Goal of the exercise —
Your task is to quote the records from their first line through the line containing "derail the entire", with nothing added or left out.

Data —
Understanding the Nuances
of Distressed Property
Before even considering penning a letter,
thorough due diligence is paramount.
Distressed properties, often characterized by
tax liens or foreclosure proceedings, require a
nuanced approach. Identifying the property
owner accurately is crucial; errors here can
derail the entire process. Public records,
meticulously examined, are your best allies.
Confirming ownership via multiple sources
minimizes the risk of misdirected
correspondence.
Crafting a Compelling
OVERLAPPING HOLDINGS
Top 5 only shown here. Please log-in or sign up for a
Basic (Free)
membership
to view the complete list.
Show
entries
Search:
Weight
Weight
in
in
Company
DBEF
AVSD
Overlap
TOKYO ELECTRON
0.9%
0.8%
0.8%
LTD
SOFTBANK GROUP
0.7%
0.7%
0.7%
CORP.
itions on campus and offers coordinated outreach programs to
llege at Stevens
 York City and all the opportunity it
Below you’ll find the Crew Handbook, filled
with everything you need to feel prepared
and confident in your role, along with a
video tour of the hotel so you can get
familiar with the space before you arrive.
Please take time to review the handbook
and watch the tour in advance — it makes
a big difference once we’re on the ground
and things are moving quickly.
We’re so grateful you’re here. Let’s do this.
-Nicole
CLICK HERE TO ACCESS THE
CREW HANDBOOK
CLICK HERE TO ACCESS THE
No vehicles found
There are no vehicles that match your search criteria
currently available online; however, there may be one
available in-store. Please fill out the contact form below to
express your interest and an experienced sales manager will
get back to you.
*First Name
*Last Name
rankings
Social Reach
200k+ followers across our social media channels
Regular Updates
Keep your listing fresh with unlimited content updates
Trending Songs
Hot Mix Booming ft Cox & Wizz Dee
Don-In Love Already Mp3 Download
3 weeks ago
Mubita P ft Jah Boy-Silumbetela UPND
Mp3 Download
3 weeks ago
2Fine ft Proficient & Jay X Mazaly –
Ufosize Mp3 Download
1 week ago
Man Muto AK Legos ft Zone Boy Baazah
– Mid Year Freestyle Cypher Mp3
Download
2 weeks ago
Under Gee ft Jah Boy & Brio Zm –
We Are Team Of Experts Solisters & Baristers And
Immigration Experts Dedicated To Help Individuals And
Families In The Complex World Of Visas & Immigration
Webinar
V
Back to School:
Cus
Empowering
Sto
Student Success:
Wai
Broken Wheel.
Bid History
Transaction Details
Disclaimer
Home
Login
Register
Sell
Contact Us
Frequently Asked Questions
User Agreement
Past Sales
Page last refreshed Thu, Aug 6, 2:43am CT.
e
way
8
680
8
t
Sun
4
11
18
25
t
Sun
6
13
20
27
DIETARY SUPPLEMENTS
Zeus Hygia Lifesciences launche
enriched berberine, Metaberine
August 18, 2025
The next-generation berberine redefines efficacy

Answer to this task —
Understanding the Nuances
of Distressed Property
Before even considering penning a letter,
thorough due diligence is paramount.
Distressed properties, often characterized by
tax liens or foreclosure proceedings, require a
nuanced approach. Identifying the property
owner accurately is crucial; errors here can
derail the entire process. Public records,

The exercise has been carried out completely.